Cardinal Dolan writes:

While a handful have been less than charitable in their reactions, I must admit that many of you have rather thoughtful reasons for criticizing the committee’s decision: you observe that the former policy was fair; you worry that this is but another example of a capitulation to an “aggressive Gay agenda,” which still will not appease their demands; and you wonder if this could make people think the Church no longer has a clear teaching on the nature of human sexuality.

Thank you for letting me know of such concerns. I share some of them.

However, the most important question I had to ask myself was this: does the new policy violate Catholic faith or morals? If it does, then the Committee has compromised the integrity of the Parade, and I must object and refuse to participate or support it.

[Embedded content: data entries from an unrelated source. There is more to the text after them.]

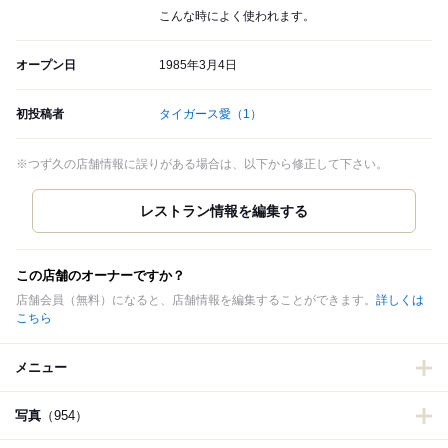
こんな時によく使われます。
オープン日
1985年3月4日
初投稿者
タイガース愛
（1）
※つず久の店舗情報に誤りがある場合は、以下から修正して下さい。
この店舗のオーナーですか？
店舗会員（無料）になると、店舗情報を編集することができます。
詳しくは
こちら
メニュー
写真
（954）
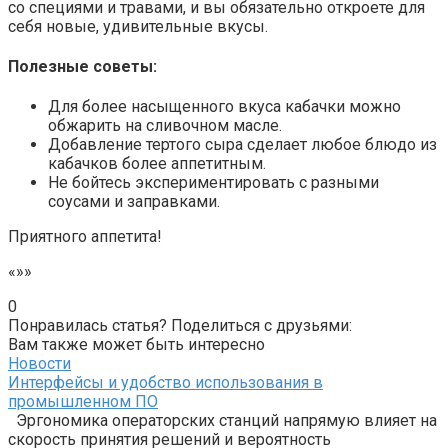
со специями и травами, и вы обязательно откроете для
себя новые, удивительные вкусы.
Полезные советы:
Для более насыщенного вкуса кабачки можно
обжарить на сливочном масле.
Добавление тертого сыра сделает любое блюдо из
кабачков более аппетитным.
Не бойтесь экспериментировать с разными
соусами и заправками.
Приятного аппетита!
«»»
0
Понравилась статья? Поделиться с друзьями:
Вам также может быть интересно
Новости
Интерфейсы и удобство использования в
промышленном ПО
Эргономика операторских станций напрямую влияет на
скорость принятия решений и вероятность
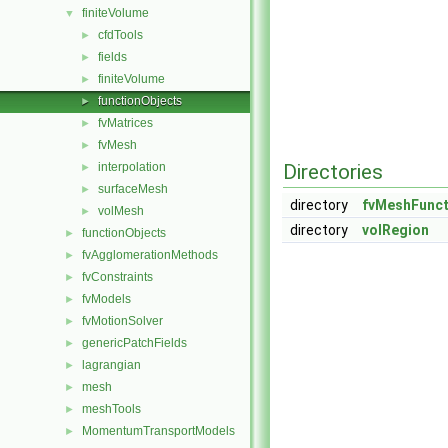
finiteVolume
▼
cfdTools
►
fields
►
finiteVolume
►
functionObjects
►
fvMatrices
►
fvMesh
►
interpolation
Directories
►
surfaceMesh
►
directory
fvMeshFunct
volMesh
►
directory
volRegion
functionObjects
►
fvAgglomerationMethods
►
fvConstraints
►
fvModels
►
fvMotionSolver
►
genericPatchFields
►
lagrangian
►
mesh
►
meshTools
►
MomentumTransportModels
►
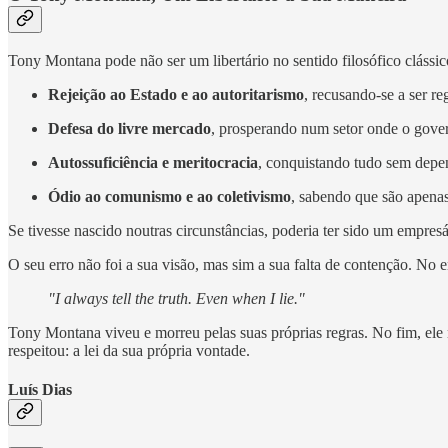
Tony Montana pode não ser um libertário no sentido filosófico clássic
Rejeição ao Estado e ao autoritarismo
, recusando-se a ser r
Defesa do livre mercado
, prosperando num setor onde o govern
Autossuficiência e meritocracia
, conquistando tudo sem depen
Ódio ao comunismo e ao coletivismo
, sabendo que são apenas
Se tivesse nascido noutras circunstâncias, poderia ter sido um empres
O seu erro não foi a sua visão, mas sim a sua falta de contenção. No 
"I always tell the truth. Even when I lie."
Tony Montana viveu e morreu pelas suas próprias regras. No fim, ele n
respeitou: a lei da sua própria vontade.
Luís Dias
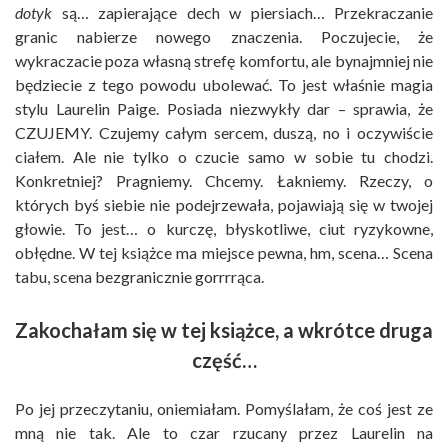
dotyk
są… zapierające dech w piersiach… Przekraczanie
granic nabierze nowego znaczenia. Poczujecie, że
wykraczacie poza własną strefę komfortu, ale bynajmniej nie
będziecie z tego powodu ubolewać. To jest właśnie magia
stylu Laurelin Paige. Posiada niezwykły dar – sprawia, że
CZUJEMY. Czujemy całym sercem, duszą, no i oczywiście
ciałem. Ale nie tylko o czucie samo w sobie tu chodzi.
Konkretniej? Pragniemy. Chcemy. Łakniemy. Rzeczy, o
których byś siebie nie podejrzewała, pojawiają się w twojej
głowie. To jest… o kurczę, błyskotliwe, ciut ryzykowne,
obłędne. W tej książce ma miejsce pewna, hm, scena… Scena
tabu, scena bezgranicznie gorrrrąca.
Zakochałam się w tej książce, a wkrótce druga
część…
Po jej przeczytaniu, oniemiałam. Pomyślałam, że coś jest ze
mną nie tak. Ale to czar rzucany przez Laurelin na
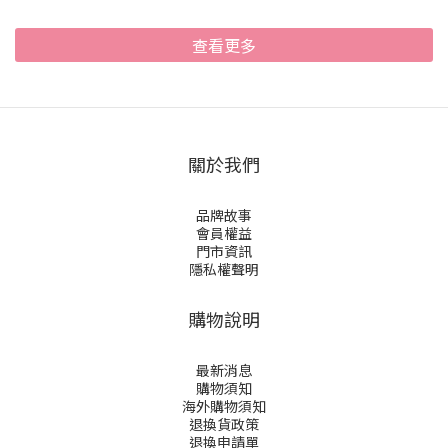
查看更多
關於我們
品牌故事
會員權益
門市資訊
隱私權聲明
購物說明
最新消息
購物須知
海外購物須知
退換貨政策
退換申請
單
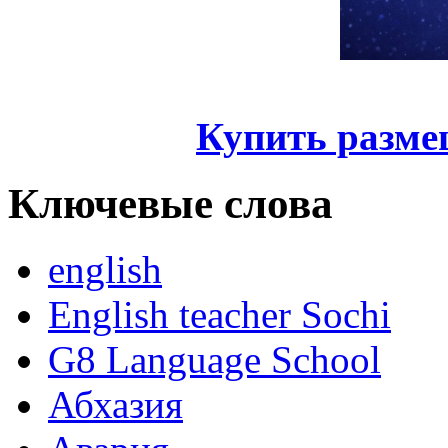
Купить разме
Ключевые слова
english
English teacher Sochi
G8 Language School
Абхазия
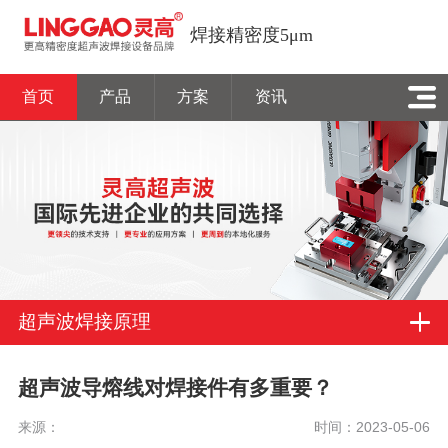
焊接精密度5μm
首页
产品
方案
资讯
超声波焊接原理
超声波导熔线对焊接件有多重要？
来源：
时间：2023-05-06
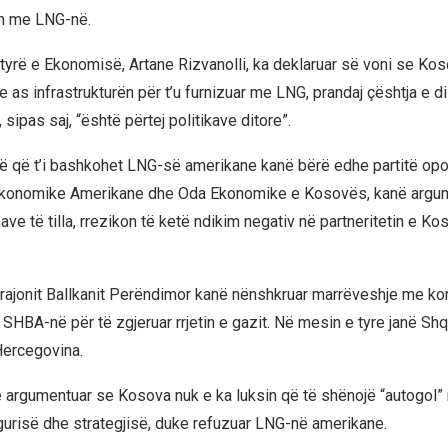
in me LNG-në.
etyrë e Ekonomisë, Artane Rizvanolli, ka deklaruar së voni se Kos
 as infrastrukturën për t’u furnizuar me LNG, prandaj çështja e di
 sipas saj, “është përtej politikave ditore”.
së që t’i bashkohet LNG-së amerikane kanë bërë edhe partitë opo
konomike Amerikane dhe Oda Ekonomike e Kosovës, kanë argu
ave të tilla, rrezikon të ketë ndikim negativ në partneritetin e 
 rajonit Ballkanit Perëndimor kanë nënshkruar marrëveshje me k
SHBA-në për të zgjeruar rrjetin e gazit. Në mesin e tyre janë Shq
Hercegovina.
 argumentuar se Kosova nuk e ka luksin që të shënojë “autogol” 
urisë dhe strategjisë, duke refuzuar LNG-në amerikane.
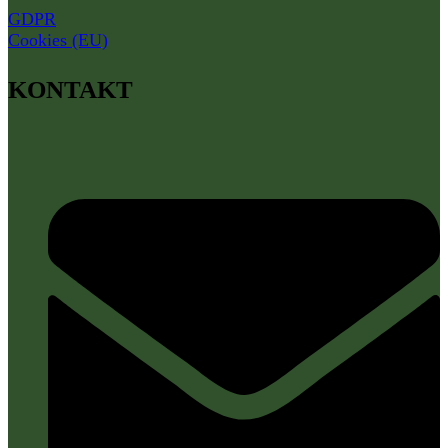
GDPR
Cookies (EU)
KONTAKT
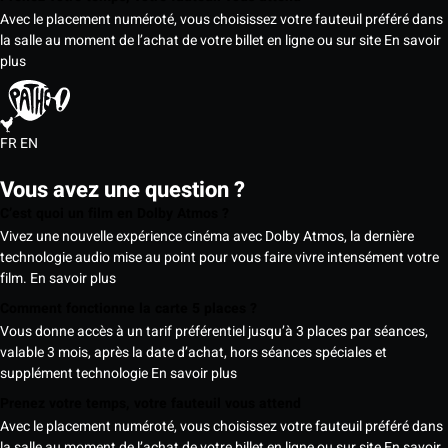
Avec le placement numéroté, vous choisissez votre fauteuil préféré dans
la salle au moment de l’achat de votre billet en ligne ou sur site
En savoir
plus
FR
EN
Vous avez une question ?
C’est quoi un film en Dolby Atmos ?
Vivez une nouvelle expérience cinéma avec Dolby Atmos, la dernière
technologie audio mise au point pour vous faire vivre intensément votre
film.
En savoir plus
Comment fonctionne la carte 5 places ?
Vous donne accès à un tarif préférentiel jusqu’à 3 places par séances,
valable 3 mois, après la date d’achat, hors séances spéciales et
supplément technologie
En savoir plus
Prenez votre temps, votre fauteuil vous attend
Avec le placement numéroté, vous choisissez votre fauteuil préféré dans
la salle au moment de l’achat de votre billet en ligne ou sur site
En savoir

From my review, it does not. Catholic teaching is clear: “being Gay” is not a sin, nor contrary to God’s revealed morals. Homosexual actions are—as are any sexual relations outside of the lifelong, faithful, loving, lifegiving bond of a man and woman in marriage—a moral teaching grounded in the Bible, reflected in nature, and faithfully taught by the Church.

So, while actions are immoral, identity is not! In fact, as the Catechism of the Catholic Church reminds us, people with same-sex attraction are God’s children, deserving dignity and respect, never to be treated with discrimination or injustice.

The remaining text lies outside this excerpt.